Oh? Vos is his usual wiseass self, but he is also introspective (perhaps surprisingly to folks who don’t know him). We think it’s a thoughtful interview that offers not just insight into Vos but into almost any veteran comic.

Depressing? Perhaps the only depressing part of the interview is tired cliché that is trotted out at the end of the interview.

At the 9:15 mark or so, Vos gets at one of the fundamental truths about standup:

Vos: It’s so hard to be content as a comic. When is a comic content? When?…When is anybody content doing this? I would think that in other businesses people are content. I don’t know. An artist? I don’t think an artist is ever content.”

It’s a startling moment. But then the interviewer chimes in with:

“It seems like anybody in the entertainment business never retires; they just keep craving that attention.”

Attention? Did he not hear Vos? The discussion is not about narcissism or megalomania or attention– it’s about art.

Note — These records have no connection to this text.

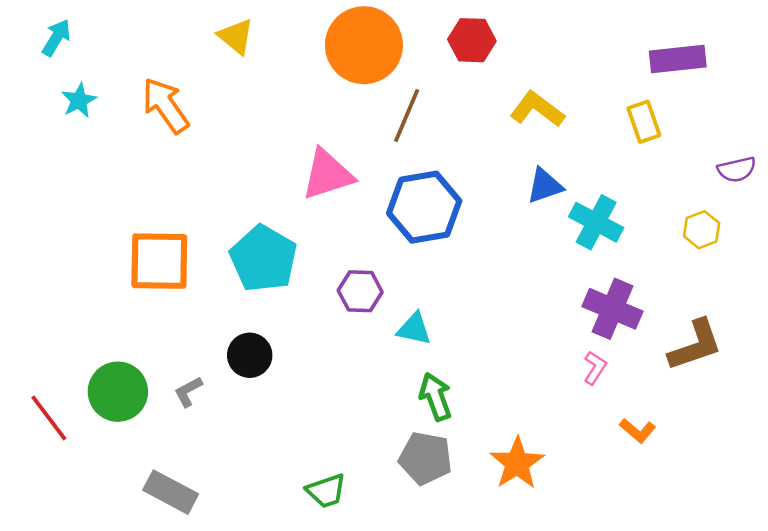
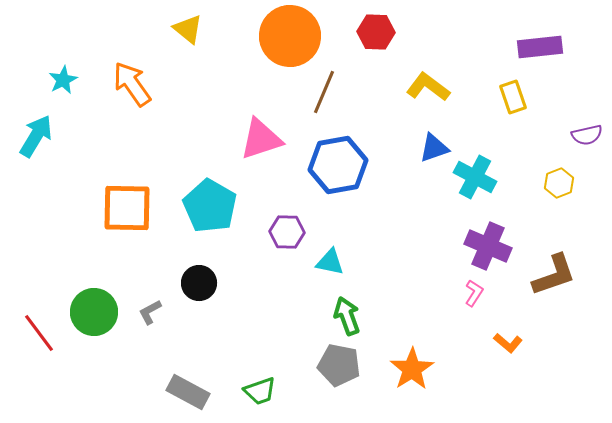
cyan arrow: (56, 38) -> (36, 136), moved, size x1.4
gray rectangle: (171, 492) -> (188, 392), moved

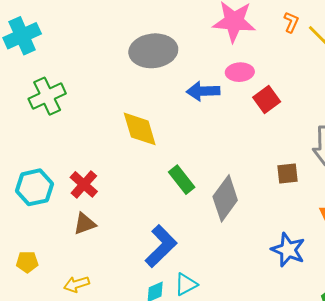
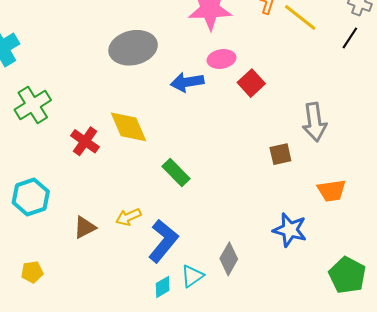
red cross: (84, 184) -> (85, 141), moved
gray diamond: (225, 198) -> (229, 259), moved, size x0.7
yellow arrow: (76, 284) -> (128, 217), moved

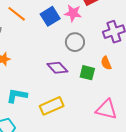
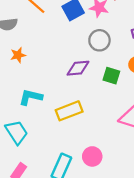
purple diamond: (57, 68) -> (78, 68), turned -55

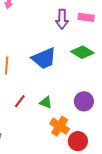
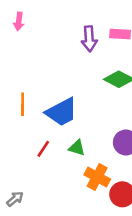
blue trapezoid: (44, 58) -> (62, 112), moved

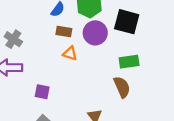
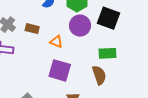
brown rectangle: (64, 31) -> (32, 29), moved
purple square: (42, 92) -> (60, 70), moved, size x1.6

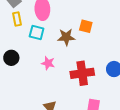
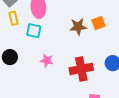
orange square: (86, 26) -> (98, 23), moved, turned -32
brown star: (66, 37) -> (78, 27), moved

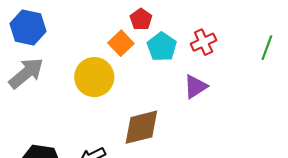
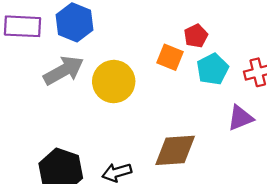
orange square: (121, 43) -> (170, 57), turned -35
yellow circle: (94, 77) -> (114, 82), moved

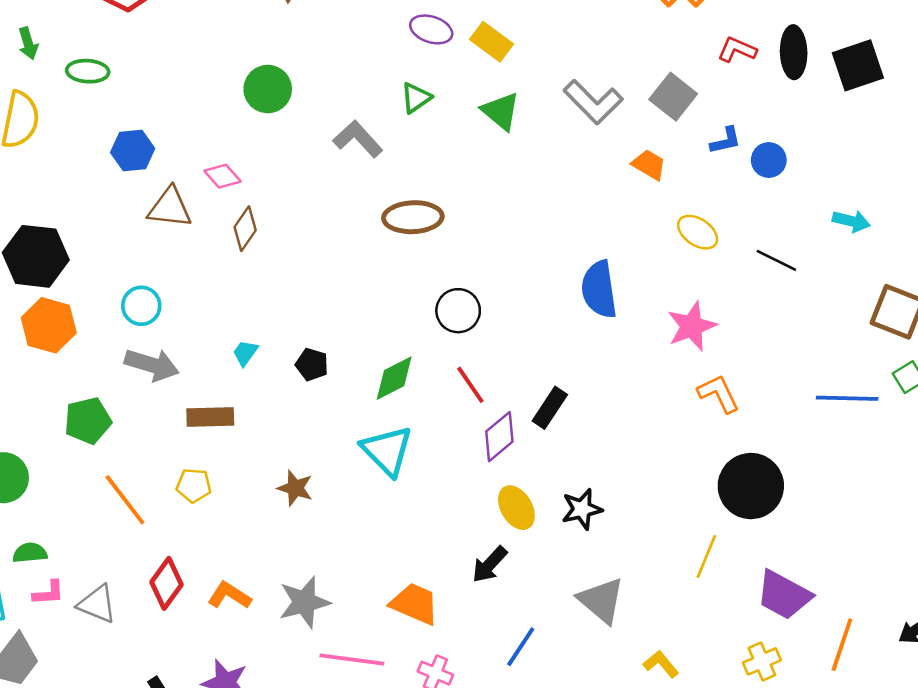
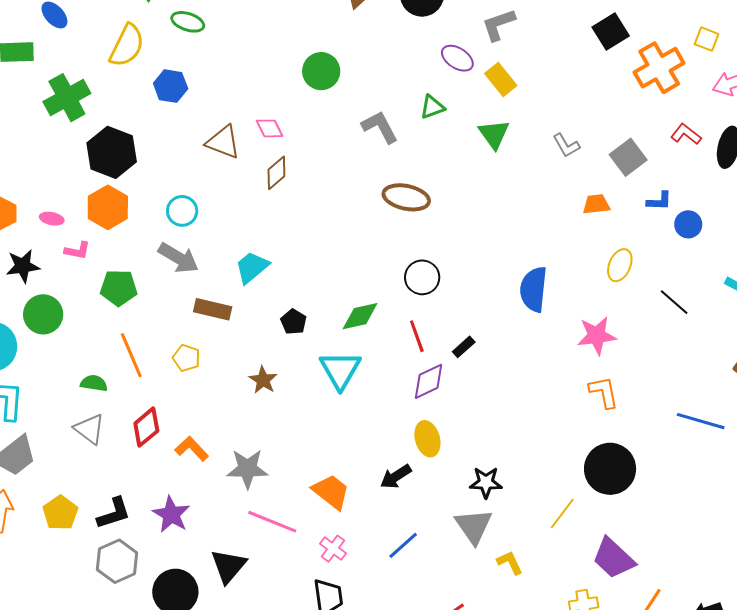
gray L-shape: (593, 102) -> (566, 145), size x0.6
blue hexagon: (133, 151) -> (171, 86), moved
orange trapezoid: (649, 165) -> (596, 204), turned -52
yellow ellipse: (698, 232) -> (620, 265), turned 64
cyan trapezoid: (245, 353) -> (252, 267), size x1.6
black pentagon: (312, 364) -> (294, 322), moved
black rectangle: (550, 408) -> (464, 347), moved, size x0.7
black star: (582, 509) -> (486, 482), moved
green semicircle: (30, 553) -> (94, 383), moved
pink L-shape: (48, 593) -> (77, 251), moved
yellow L-shape: (661, 664) -> (510, 563), moved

And knowing when to be satisfied with one’s art. Or maybe wondering if one should even be content with one’s art. (Or, to extrapolate: Whether or not this constant discontent is what separates an artist from a hack.)

Vos has just displayed some vulnerability and introspection and the conclusion is that people in the entertainment business (and, we assume, Vos) can’t stop doing what they do because they crave attention. WTF?

Milligan carefully curates a site about “honest” comedians who speak “truth.” But he has one in his midst who gives about as honest an interview as we’ve seen in some time and we’re told it’s “depressing” and that we’re all attention whores.

We don’t normally comment on other blogs, but we were struck by the dissonance.

If a guy like Milligan– who respects comics and spends a lot of time trying to understand them– clings so tenaciously (or automatically, or reflexively) to such simplistic truisms, what hope do comedians have that we’ll ever be understood?

He’s right: It is a depressing interview. But for far different reasons than he cites.